NAFCU’s monthly Economic & CU Issues Monitor found almost all credit unions that are offering mortgages, 88.7%, use the secondary market, and 88.9% plan to do so going forward. And 84% of credit unions oppose the full privatization of Fannie and Freddie without a government guarantee, as GOP lawmakers are proposing as part of reform of the government sponsored enterprises.
“Credit unions see the GSEs as important components to their mortgage lending programs,” said Tun Wai, chief economist for NAFCU, of the new survey.
Republican leaders in the House have proposed a number of bills that would phase out Fannie and Freddie, and the government’s role in the secondary market, with the aim of bringing private capital back into the market. Since the collapse of the mortgage market and the abandonment of private label mortgage-backed securities, an estimated 95% of all single family homes are financed with government help, either through Fannie, Freddie or one of the other GSEs.

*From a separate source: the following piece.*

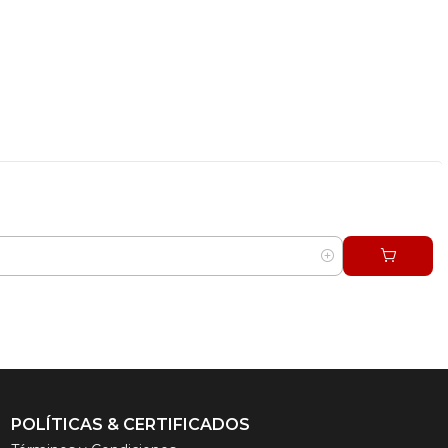
POLÍTICAS & CERTIFICADOS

Almost half the NAFCU survey’s respondents (46%) said they would be willing to pay a fee in order to keep the government guarantee provided by Fannie and Freddie.
The survey also found broad opposition to pending risk retention proposals that would require all borrowers whose loans are sold to Fannie or Freddie make a down payment of at least 20%.
NAFCU fund that 69.2% of respondents said it would be a problem if the 20% requirement is enacted. About two-thirds of credit unions said this would not help their credit unions.